The missing C++ string class

cstr is the string class you expected to find in STL, but didn't. The design goal of cstr is to make all the string handling functions from the standard C library available within a single C++ class.

The terse names of the original C functions have been preserved to ease the transition for C programmers. But the "str" prefix has been dropped. For example strlen(mystring) is now mystring.len(). New functions have been given short but less cryptic names using the same style (one word, all lower case).

Most cstr functions work as they do in the standard C library or slightly better. Some examples:

  1. Automatic buffer allocation and deallocation.
  2. The resulting string is always zero terminated.
  3. All functions are thread safe in the sense that the class (but not an individual object) can be used by multiple threads concurrently.
  4. Pre-conditions are tested using assert() which makes it possible to trap "out of bounds" errors in debug build, with no speed penalties in release build.

Download

Click here to download the source code. It is free to use and distribute.
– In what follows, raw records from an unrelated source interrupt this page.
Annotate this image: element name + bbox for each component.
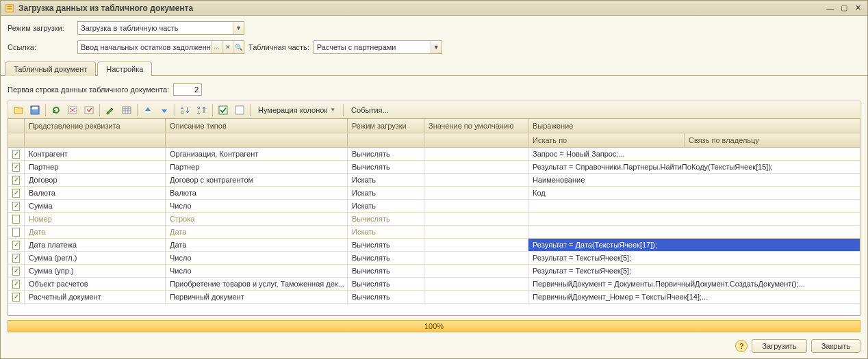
cell-name[interactable]: Сумма [25,200,166,212]
open-icon[interactable] [11,103,26,118]
header-owner[interactable]: Связь по владельцу [685,133,860,147]
cell-expr[interactable] [528,213,860,225]
cell-types[interactable]: Договор с контрагентом [166,174,348,186]
header-searchby[interactable]: Искать по [528,133,685,147]
table-row[interactable]: НомерСтрокаВычислять [8,213,860,226]
cell-types[interactable]: Приобретение товаров и услуг, Таможенная… [166,278,348,290]
table-icon[interactable] [119,103,134,118]
refresh-icon[interactable] [49,103,64,118]
cell-expr[interactable]: ПервичныйДокумент = Документы.ПервичныйД… [528,278,860,290]
cell-expr[interactable]: Результат = ТекстыЯчеек[5]; [528,265,860,277]
row-checkbox[interactable]: ✓ [12,293,20,302]
cell-default[interactable] [424,226,528,238]
cell-name[interactable]: Расчетный документ [25,291,166,303]
auto-icon[interactable] [81,103,97,118]
cell-types[interactable]: Валюта [166,187,348,199]
cell-name[interactable]: Объект расчетов [25,278,166,290]
check-all-icon[interactable] [216,103,231,118]
cell-types[interactable]: Дата [166,226,348,238]
cell-default[interactable] [424,265,528,277]
cell-mode[interactable]: Вычислять [348,239,424,251]
row-checkbox[interactable]: ✓ [12,150,20,159]
cell-mode[interactable]: Вычислять [348,252,424,264]
row-checkbox[interactable]: ✓ [12,280,20,289]
cell-expr[interactable] [528,200,860,212]
close-window-button[interactable]: ✕ [852,3,863,13]
cell-types[interactable]: Дата [166,239,348,251]
header-expr[interactable]: Выражение [528,119,860,133]
cell-name[interactable]: Контрагент [25,148,166,160]
table-row[interactable]: ✓Объект расчетовПриобретение товаров и у… [8,278,860,291]
numbering-button[interactable]: Нумерация колонок ▼ [253,103,340,118]
row-checkbox[interactable]: ✓ [12,189,20,198]
events-button[interactable]: События... [346,103,394,118]
cell-mode[interactable]: Вычислять [348,278,424,290]
cell-mode[interactable]: Искать [348,226,424,238]
cell-expr[interactable]: Результат = Дата(ТекстыЯчеек[17]); [528,239,860,251]
maximize-button[interactable]: ▢ [839,3,850,13]
cell-mode[interactable]: Вычислять [348,161,424,173]
dropdown-icon[interactable]: ▼ [431,41,442,53]
cell-types[interactable]: Число [166,252,348,264]
cell-name[interactable]: Дата [25,226,166,238]
ellipsis-icon[interactable]: … [211,41,222,53]
cell-mode[interactable]: Вычислять [348,265,424,277]
table-row[interactable]: ДатаДатаИскать [8,226,860,239]
tabpart-combo[interactable]: Расчеты с партнерами ▼ [314,40,442,54]
edit-icon[interactable] [103,103,118,118]
cell-expr[interactable]: Результат = ТекстыЯчеек[5]; [528,252,860,264]
cell-mode[interactable]: Искать [348,187,424,199]
cell-mode[interactable]: Вычислять [348,213,424,225]
sort-asc-icon[interactable]: AЯ [178,103,193,118]
table-row[interactable]: ✓СуммаЧислоИскать [8,200,860,213]
cell-types[interactable]: Строка [166,213,348,225]
ref-combo[interactable]: Ввод начальных остатков задолженно … ✕ 🔍 [77,40,244,54]
minimize-button[interactable]: — [825,3,836,13]
header-default[interactable]: Значение по умолчанию [424,119,528,133]
tab-settings[interactable]: Настройка [97,62,152,76]
cell-name[interactable]: Договор [25,174,166,186]
table-row[interactable]: ✓ПартнерПартнерВычислятьРезультат = Спра… [8,161,860,174]
header-types[interactable]: Описание типов [166,119,348,133]
cell-default[interactable] [424,291,528,303]
cell-expr[interactable]: ПервичныйДокумент_Номер = ТекстыЯчеек[14… [528,291,860,303]
cell-default[interactable] [424,252,528,264]
load-button[interactable]: Загрузить [752,339,806,353]
help-button[interactable]: ? [735,340,748,352]
table-row[interactable]: ✓ДоговорДоговор с контрагентомИскатьНаим… [8,174,860,187]
cell-name[interactable]: Номер [25,213,166,225]
cell-default[interactable] [424,187,528,199]
clear-ref-icon[interactable]: ✕ [222,41,233,53]
cell-types[interactable]: Число [166,265,348,277]
cell-name[interactable]: Партнер [25,161,166,173]
cell-mode[interactable]: Искать [348,174,424,186]
close-button[interactable]: Закрыть [811,339,860,353]
row-checkbox[interactable]: ✓ [12,202,20,211]
cell-types[interactable]: Первичный документ [166,291,348,303]
cell-mode[interactable]: Искать [348,200,424,212]
cell-types[interactable]: Партнер [166,161,348,173]
cell-types[interactable]: Число [166,200,348,212]
tab-doc[interactable]: Табличный документ [5,62,96,76]
row-checkbox[interactable] [12,228,20,237]
table-row[interactable]: ✓Сумма (упр.)ЧислоВычислятьРезультат = Т… [8,265,860,278]
cell-expr[interactable]: Наименование [528,174,860,186]
first-row-input[interactable] [173,83,202,96]
move-down-icon[interactable] [157,103,172,118]
cell-expr[interactable]: Результат = Справочники.Партнеры.НайтиПо… [528,161,860,173]
row-checkbox[interactable] [12,215,20,224]
cell-name[interactable]: Сумма (упр.) [25,265,166,277]
table-row[interactable]: ✓Сумма (регл.)ЧислоВычислятьРезультат = … [8,252,860,265]
row-checkbox[interactable]: ✓ [12,254,20,263]
clear-icon[interactable] [65,103,80,118]
cell-default[interactable] [424,148,528,160]
cell-default[interactable] [424,278,528,290]
header-name[interactable]: Представление реквизита [25,119,166,133]
cell-default[interactable] [424,200,528,212]
row-checkbox[interactable]: ✓ [12,163,20,172]
save-icon[interactable] [27,103,42,118]
table-row[interactable]: ✓ВалютаВалютаИскатьКод [8,187,860,200]
lookup-icon[interactable]: 🔍 [233,41,244,53]
cell-name[interactable]: Валюта [25,187,166,199]
header-loadmode[interactable]: Режим загрузки [348,119,424,133]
The ZIP archive is only 8kB and includes a full set of unit tests. The last update was October 2008.

Memory Allocation

Memory is allocated on the heap when a string object is created, and released when the object is destroyed. Memory is allocated in blocks of a fixed size. More memory is automatically allocated if a string grows out of its current allocation. Memory is not released when a string shrinks unless garb() is called. The block size is controlled by MEM_ALLOC_SIZE and can be changed to find the right balance between memory consumption and memory fragmentation.

Performance

The performance of cstr depends on the performance of the string and memory handling functions in the standard C library on the target system. The cstr class does not use any copy-on-write optimization since it has been shown that such optimizations does not work in a multi-threaded environment.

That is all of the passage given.